── Data section

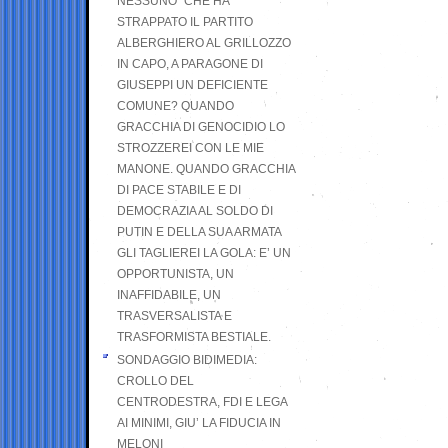
NESSUNO” CHE HA
STRAPPATO IL PARTITO
ALBERGHIERO AL GRILLOZZO
IN CAPO, A PARAGONE DI
GIUSEPPI UN DEFICIENTE
COMUNE? QUANDO
GRACCHIA DI GENOCIDIO LO
STROZZEREI CON LE MIE
MANONE. QUANDO GRACCHIA
DI PACE STABILE E DI
DEMOCRAZIA AL SOLDO DI
PUTIN E DELLA SUA ARMATA
GLI TAGLIEREI LA GOLA: E’ UN
OPPORTUNISTA, UN
INAFFIDABILE, UN
TRASVERSALISTA E
TRASFORMISTA BESTIALE.
SONDAGGIO BIDIMEDIA:
CROLLO DEL
CENTRODESTRA, FDI E LEGA
AI MINIMI, GIU’ LA FIDUCIA IN
MELONI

────

* _Requirement_:
I'd like the material duplicated exactly, without its pictures.

* _Solution to the problem_:
NESSUNO” CHE HA
STRAPPATO IL PARTITO
ALBERGHIERO AL GRILLOZZO
IN CAPO, A PARAGONE DI
GIUSEPPI UN DEFICIENTE
COMUNE? QUANDO
GRACCHIA DI GENOCIDIO LO
STROZZEREI CON LE MIE
MANONE. QUANDO GRACCHIA
DI PACE STABILE E DI
DEMOCRAZIA AL SOLDO DI
PUTIN E DELLA SUA ARMATA
GLI TAGLIEREI LA GOLA: E’ UN
OPPORTUNISTA, UN
INAFFIDABILE, UN
TRASVERSALISTA E
TRASFORMISTA BESTIALE.
SONDAGGIO BIDIMEDIA:
CROLLO DEL
CENTRODESTRA, FDI E LEGA
AI MINIMI, GIU’ LA FIDUCIA IN
MELONI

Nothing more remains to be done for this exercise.